When French-Khmer graphic artist Ing Phouséra or Séra, to use his pen name first started drawing comics about life under the Khmer Rouge, he didn't have a lot to go on. He had fled Cambodia as a teen in April 1975, when Phnom Penh fell to Pol Pot's forces, and had lived in Paris his whole adult life. Visual arts except in the service of propaganda were banned during the four years of Khmer Rouge oppression, leaving scant images of a period in which nearly 20% of Séra's compatriots died. So he used his imagination, and in 2005 tentatively staged an exhibition of the results in Phnom Penh his first back on home soil. "I was there with my drawing, talking about a period I didn't know," says Séra. But the gamble worked. "When Cambodians came to see it, they were shocked. They said, 'It was like that.'"
Growing up in Phnom Penh between the worlds of his French mother and Khmer father, Séra routinely escaped into the pages of French comics, and again as a young refugee in Paris. Now the author of a dozen graphic novels three of which have been about Cambodia's war years he is working to rekindle Cambodia's interest in the art form. Since his debut showing in Phnom Penh, he has been regularly returning to the city of his boyhood to hold workshops for aspiring illustrators. "It's important to try to approach the reality of our times," he says. "This is a media that only needs a pen and paper to express something." He is also helping to publish the nation's first anthology of up-and-coming comic-book artists, (Re)géné Rations: The New Khmer Graphic Novel, due in June. In so doing, Séra and his collaborators are blowing the dust off a subculture that has endured decades of neglect.
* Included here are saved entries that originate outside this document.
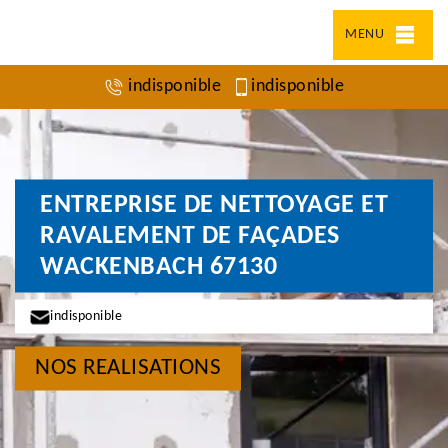
MENU
indisponible
indisponible
ENTREPRISE DE NETTOYAGE ET
RAVALEMENT DE FAÇADES
WACKENBACH 67130
indisponible
NOS REALISATIONS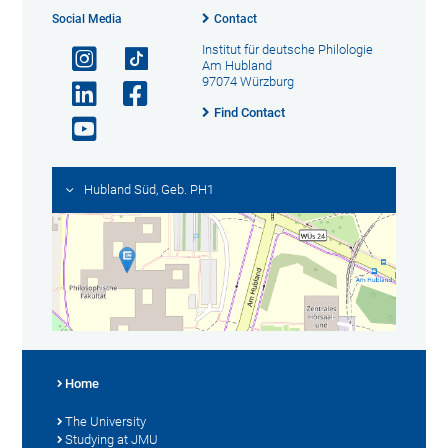
Social Media
Contact
Institut für deutsche Philologie
Am Hubland
97074 Würzburg
Find Contact
Hubland Süd, Geb. PH1
Home
The University
Studying at JMU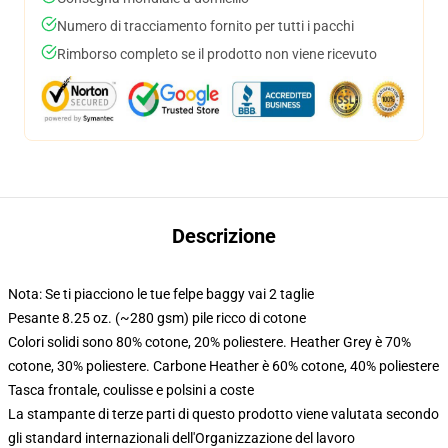
Numero di tracciamento fornito per tutti i pacchi
Rimborso completo se il prodotto non viene ricevuto
Descrizione
Nota: Se ti piacciono le tue felpe baggy vai 2 taglie
Pesante 8.25 oz. (~280 gsm) pile ricco di cotone
Colori solidi sono 80% cotone, 20% poliestere. Heather Grey è 70%
cotone, 30% poliestere. Carbone Heather è 60% cotone, 40% poliestere
Tasca frontale, coulisse e polsini a coste
La stampante di terze parti di questo prodotto viene valutata secondo
gli standard internazionali dell'Organizzazione del lavoro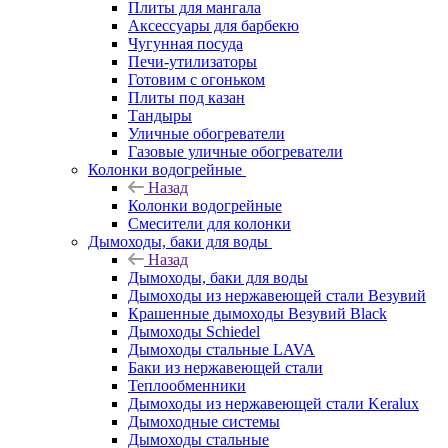
Плиты для мангала
Аксессуары для барбекю
Чугунная посуда
Печи-утилизаторы
Готовим с огоньком
Плиты под казан
Тандыры
Уличные обогреватели
Газовые уличные обогреватели
Колонки водогрейные
Назад
Колонки водогрейные
Смесители для колонки
Дымоходы, баки для воды
Назад
Дымоходы, баки для воды
Дымоходы из нержавеющей стали Везувий
Крашенные дымоходы Везувий Black
Дымоходы Schiedel
Дымоходы стальные LAVA
Баки из нержавеющей стали
Теплообменники
Дымоходы из нержавеющей стали Keralux
Дымоходные системы
Дымоходы стальные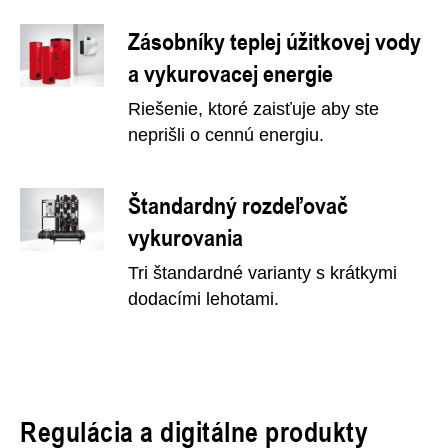
Zásobníky teplej úžitkovej vody
a vykurovacej energie
Riešenie, ktoré zaisťuje aby ste
neprišli o cennú energiu.
Štandardný rozdeľovač
vykurovania
Tri štandardné varianty s krátkymi
dodacími lehotami.
Regulácia a digitálne produkty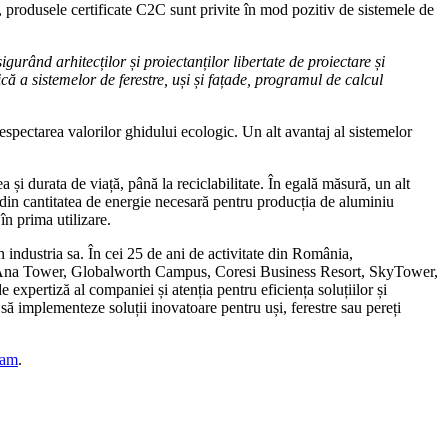
 produsele certificate C2C sunt privite în mod pozitiv de sistemele de
urând arhitecților și proiectanților libertate de proiectare și
ă a sistemelor de ferestre, uși și fațade, programul de calcul
spectarea valorilor ghidului ecologic. Un alt avantaj al sistemelor
 și durata de viață, până la reciclabilitate. În egală măsură, un alt
 din cantitatea de energie necesară pentru producția de aluminiu
în prima utilizare.
n industria sa. În cei 25 de ani de activitate din România,
nter, Ana Tower, Globalworth Campus, Coresi Business Resort, SkyTower,
ertiză al companiei și atenția pentru eficiența soluțiilor și
 să implementeze soluții inovatoare pentru uși, ferestre sau pereți
ram
.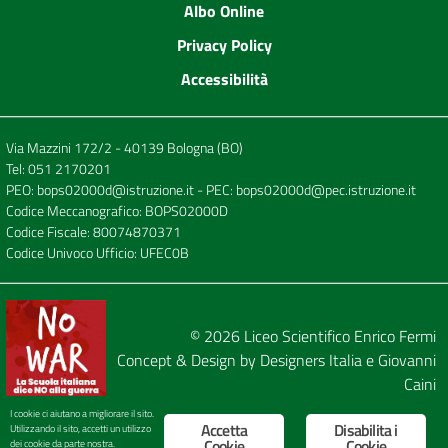
Albo Online
Privacy Policy
Accessibilità
Via Mazzini 172/2 - 40139 Bologna (BO)
Tel:
051 2170201
PEO:
bops02000d@istruzione.it
- PEC:
bops02000d@pec.istruzione.it
Codice Meccanografico: BOPS02000D
Codice Fiscale: 80074870371
Codice Univoco Ufficio: UFEC0B
© 2026
Liceo Scientifico Enrico Fermi
Concept & Design by
Designers Italia
e
Giovanni
Caini
I cookie ci aiutano a migliorare il sito.
Accetta
Disabilita i
Utilizzando il sito, accetti un utilizzo
Cookie
Cookie
dei cookie da parte nostra.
Cambodia started printing domestic comics in the mid-1960s, according to Our Books, an organization that archives comics that survived the war and promotes comic-book culture in Cambodia. Though many of that generation of artists were killed, some survived the Khmer Rouge years by drawing agricultural plans for the regime, or sketching small portraits of soldiers in exchange for food. After the Vietnamese deposed Pol Pot in 1979, comics enjoyed a bright but fragile reemergence in the 1980s, gaining a foothold in Phnom Penh's markets before the onslaught of television, movies and video that coincided with Cambodia's ensuing recovery and development. Other Asian countries had comic-book cultures resilient enough to adapt to the explosion of electronic media; unable to do the same, Cambodia's artists produced work that lay unpublished in boxes and drawers.
That the revival of their fortunes should have begun halfway around the world, at Séra's Parisian drawing table, is not entirely surprising. "The Khmer diaspora has had interesting effects on Khmer culture," says John Weeks, the assistant managing editor at Our Books. Filmmakers and novelists who fled Cambodia have helped map out a record of its struggles, and émigré communities have been instrumental in keeping traditional dance and music alive after many of its best practitioners were persecuted. Séra obeyed the same impulses as many artistically minded exiles, but although he had been publishing his drawings since he was 13, it took years before comics were accepted as a suitable form for the weighty subjects he wanted to tackle.
Séra started his first graphic novel about Cambodia, Impasse et Rouge chronicling the years just before the Khmer Rouge in 1987, five years before Art Spiegelman's Maus would win a Pulitzer for its famous depiction of the Holocaust and demonstrate that gravitas and the graphic arts were not mutually exclusive. Impasse et Rouge wasn't published for almost another 12 years. Although the following two titles about Cambodia, L'Eau et la Terre (2005) and Lendemains de cendres (2007), were picked up in fairly quick succession by the major French comic publisher Delcourt, Séra has still not had the international success that "serious" comic books artists like Spiegelman, Daniel Clowes (Ghost World) and Marjane Satrapi (Persepolis) have enjoyed. He teaches drawing by day and works as a night porter at a Paris hotel to get by.
For Séra, returning to Cambodia every year thus offers a chance to draw new artistic energy from and pass on experience to the young artists he is mentoring. Like him, the contributors to (Re)géné Rations show a willingness to tackle tough subjects chief among them the trials of daily life in Cambodia. Developed during a series of workshops between 2005 and 2007, the students' panels, which range from simple black-and-white line drawings to detailed, full-color illustration, show street kids panhandling for change and people eking out other precarious livings, like a woman gathering lotus pods to sell in the city. Not that the artists will be better off if they intend to make a living from drawing alone. It's cheaper for small printers in Cambodia to publish a reprint of an older comic than to buy rights to a new story, and literacy rates in the country remain low. "People have the decks stacked against them a little bit," admits Weeks. For Séra, however, money has never been the point facing the difficult realities of the nation's present is, and that goes hand in hand with facing the atrocities of the past. "I try to give some sign of those times," he says. "I try to tell people: Don't forget."